What stops me from perceiving my practice and my form in a radically different way, from trying things that may raise eyebrows? Is it even possible to be both a classical dancer and a radical one?
“A society must assume that it is stable, but the artist must know, and he must let us know, that there is nothing stable under heaven.” - James Baldwin (1962)
Whenever I come across the rebellion, activism and audacity of artists in the 1960s, I feel both inspired and incapable. My first encounter with dance and performance as socio-political movements came during an undergraduate dissertation when I stumbled across the manifestos of postwar Japanese artists doing outrageous things. Hi Red Center was my favourite artist collective; they disrupted public spaces with quiet mischief, fake government events, and bizarre live performance. While satire and activism is a regular feature of art in our time, Hi Red Center was trying things that nobody had ever conceived of in the 1960s. What must that have felt like, to be so audacious? It felt thrilling to just be reading about it.
Now, on the other side of art and attempting to be a creator-performer, such radicalism feels less accessible to me. It sits in my mind as a relic of the past, belonging to those decades when systems were easier to break and when activism was the driving force for art. This is not to dismiss those artists that are working radically now but personally I feel far away from being able to make anything outrageous. It’s more of an idealist aspiration than a regular feature of my practice. Could it be, that it is actually quite difficult to be radical?

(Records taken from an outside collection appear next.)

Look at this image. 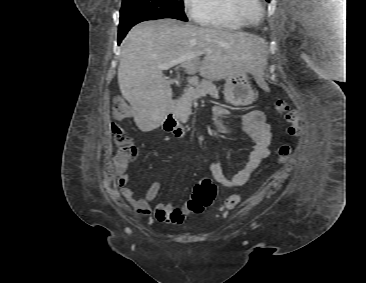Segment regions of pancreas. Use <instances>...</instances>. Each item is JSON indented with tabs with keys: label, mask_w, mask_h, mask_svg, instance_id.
Wrapping results in <instances>:
<instances>
[{
	"label": "pancreas",
	"mask_w": 366,
	"mask_h": 283,
	"mask_svg": "<svg viewBox=\"0 0 366 283\" xmlns=\"http://www.w3.org/2000/svg\"><path fill=\"white\" fill-rule=\"evenodd\" d=\"M190 86L187 88L179 100L176 108V114L180 121L186 122L191 114V106L193 102L209 94L212 98L218 99L219 93L216 86L210 80L199 82L197 77H192Z\"/></svg>",
	"instance_id": "cf45deb5"
}]
</instances>
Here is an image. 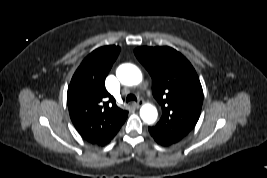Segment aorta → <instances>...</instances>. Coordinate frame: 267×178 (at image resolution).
I'll return each instance as SVG.
<instances>
[{"label": "aorta", "instance_id": "obj_1", "mask_svg": "<svg viewBox=\"0 0 267 178\" xmlns=\"http://www.w3.org/2000/svg\"><path fill=\"white\" fill-rule=\"evenodd\" d=\"M117 78L119 81L128 86H133L141 83L142 73L140 69L133 64H122L117 68ZM140 116L146 123H154L157 119V109L151 104H145L140 109Z\"/></svg>", "mask_w": 267, "mask_h": 178}]
</instances>
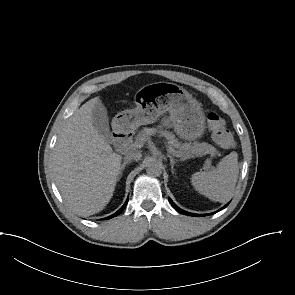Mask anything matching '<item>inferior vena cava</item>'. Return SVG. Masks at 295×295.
I'll return each mask as SVG.
<instances>
[{
	"mask_svg": "<svg viewBox=\"0 0 295 295\" xmlns=\"http://www.w3.org/2000/svg\"><path fill=\"white\" fill-rule=\"evenodd\" d=\"M141 157H142V154L140 152H130L124 157V159L125 161H131V160L138 161L141 159Z\"/></svg>",
	"mask_w": 295,
	"mask_h": 295,
	"instance_id": "obj_1",
	"label": "inferior vena cava"
}]
</instances>
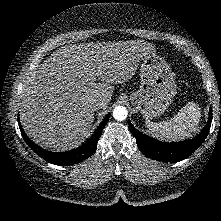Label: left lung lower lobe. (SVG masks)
Returning <instances> with one entry per match:
<instances>
[{
	"label": "left lung lower lobe",
	"instance_id": "left-lung-lower-lobe-1",
	"mask_svg": "<svg viewBox=\"0 0 221 221\" xmlns=\"http://www.w3.org/2000/svg\"><path fill=\"white\" fill-rule=\"evenodd\" d=\"M212 122V110H209V120L203 130L193 139L181 142H161L137 131L129 121V127L136 138L141 152L154 160L163 162H179L189 157L207 137Z\"/></svg>",
	"mask_w": 221,
	"mask_h": 221
}]
</instances>
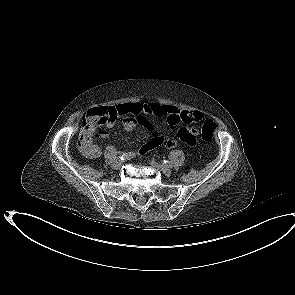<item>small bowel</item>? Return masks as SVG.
<instances>
[{
  "label": "small bowel",
  "mask_w": 295,
  "mask_h": 295,
  "mask_svg": "<svg viewBox=\"0 0 295 295\" xmlns=\"http://www.w3.org/2000/svg\"><path fill=\"white\" fill-rule=\"evenodd\" d=\"M107 110L108 116L106 119L97 122H90L83 131H85L92 139V135L96 133L97 137L105 138L107 133L103 127L111 128L114 126L115 118H123V128L125 131H132L140 122L149 130L153 131V136L148 139V142L142 146L140 153H147L152 149H158L161 145L173 148L180 142L194 145L195 131L193 128H180L181 124L192 126L196 121L202 119V114L199 112H190L179 110L174 106L160 104L158 102L148 103H124L116 106L101 107ZM157 116L165 119L167 125L172 129H177L176 136L172 138L164 137L161 133L154 131L153 123L143 117L138 119V115ZM85 156L89 158H97L101 154V150L97 144L90 143V150L83 151Z\"/></svg>",
  "instance_id": "c3829d8e"
}]
</instances>
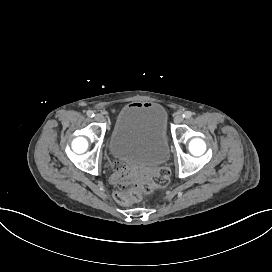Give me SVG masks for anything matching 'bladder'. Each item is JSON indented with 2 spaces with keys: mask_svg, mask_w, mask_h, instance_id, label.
<instances>
[{
  "mask_svg": "<svg viewBox=\"0 0 272 272\" xmlns=\"http://www.w3.org/2000/svg\"><path fill=\"white\" fill-rule=\"evenodd\" d=\"M167 117L158 103L126 105L108 136L109 154L116 160L156 168L168 162Z\"/></svg>",
  "mask_w": 272,
  "mask_h": 272,
  "instance_id": "obj_1",
  "label": "bladder"
}]
</instances>
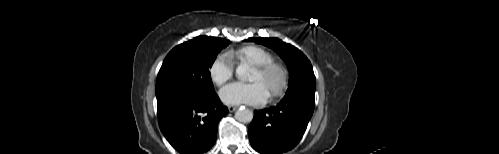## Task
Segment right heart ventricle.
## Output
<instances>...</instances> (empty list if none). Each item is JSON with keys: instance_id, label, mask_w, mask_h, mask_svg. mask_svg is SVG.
<instances>
[{"instance_id": "right-heart-ventricle-1", "label": "right heart ventricle", "mask_w": 499, "mask_h": 154, "mask_svg": "<svg viewBox=\"0 0 499 154\" xmlns=\"http://www.w3.org/2000/svg\"><path fill=\"white\" fill-rule=\"evenodd\" d=\"M226 56L235 63H250L254 66L273 60V54L266 48L258 45H247L226 53Z\"/></svg>"}]
</instances>
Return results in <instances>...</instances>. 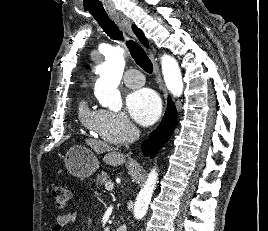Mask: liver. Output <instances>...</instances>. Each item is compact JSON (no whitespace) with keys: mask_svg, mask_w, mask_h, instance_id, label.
<instances>
[{"mask_svg":"<svg viewBox=\"0 0 268 231\" xmlns=\"http://www.w3.org/2000/svg\"><path fill=\"white\" fill-rule=\"evenodd\" d=\"M86 144L98 154L107 152L103 158L106 164L120 166L125 163V156L122 153L117 152V150L102 141L87 139Z\"/></svg>","mask_w":268,"mask_h":231,"instance_id":"6515ba94","label":"liver"}]
</instances>
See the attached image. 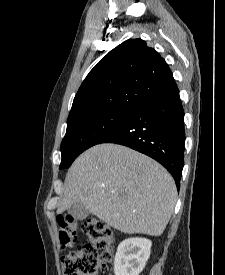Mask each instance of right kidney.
Returning <instances> with one entry per match:
<instances>
[{
	"label": "right kidney",
	"mask_w": 225,
	"mask_h": 275,
	"mask_svg": "<svg viewBox=\"0 0 225 275\" xmlns=\"http://www.w3.org/2000/svg\"><path fill=\"white\" fill-rule=\"evenodd\" d=\"M152 242L146 238H128L122 241L114 259L115 275H139L150 256Z\"/></svg>",
	"instance_id": "obj_1"
}]
</instances>
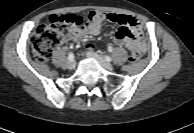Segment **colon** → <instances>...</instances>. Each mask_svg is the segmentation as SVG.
<instances>
[{
    "instance_id": "obj_1",
    "label": "colon",
    "mask_w": 194,
    "mask_h": 133,
    "mask_svg": "<svg viewBox=\"0 0 194 133\" xmlns=\"http://www.w3.org/2000/svg\"><path fill=\"white\" fill-rule=\"evenodd\" d=\"M83 25L81 16L75 14L54 15L49 19V23L39 26L32 38V51L34 58L38 62H46L53 49L62 41L66 31L75 32ZM89 52H95L98 44L95 41H89L86 44ZM141 56L138 50L131 52L130 61L136 62Z\"/></svg>"
}]
</instances>
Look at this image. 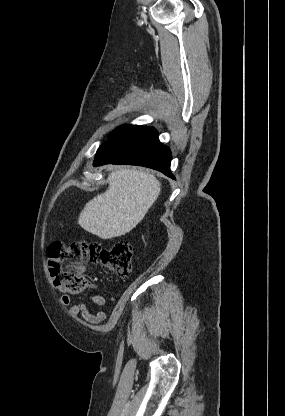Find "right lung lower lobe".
I'll use <instances>...</instances> for the list:
<instances>
[{"instance_id":"right-lung-lower-lobe-1","label":"right lung lower lobe","mask_w":285,"mask_h":416,"mask_svg":"<svg viewBox=\"0 0 285 416\" xmlns=\"http://www.w3.org/2000/svg\"><path fill=\"white\" fill-rule=\"evenodd\" d=\"M170 149L160 143L153 127L130 126L103 143L95 156L94 166L132 164L158 170L169 177Z\"/></svg>"}]
</instances>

What stops me from perceiving my practice and my form in a radically different way, from trying things that may raise eyebrows? Have I internalised the hierarchies that characterise bharatanatyam and succumbed to fear and safety as my compasses? Is it even possible to be both a classical dancer and a radical one?
The one and only Chandralekha comes immediately to mind. Known for her exploration into the intersection of dance and martial arts, she created radical productions that celebrated the body, both in its abstraction and in its sensuality. She urged those around to her to abandon the institutional and commercial pressures on dance and instead use dance “for the recovery of the body, of our spine, which...is a metaphor for freedom. Dance...is not a spectacle, or entertainment, or virtuosity...It is all about evoking human energy and dignity in an increasingly brutalising environment.” Reading one of Chandralekha’s essays makes me reconsider the possibilities for activism within my practice; perhaps it does just begin at home, in the body. There’s ample work yet to do, to decolonise my body from a conditioning rooted in white patriarchal capitalism. Or perhaps this slow and steady approach is just another sign of my disinclination towards radicalism.
I wonder what my idols from the 60s would say.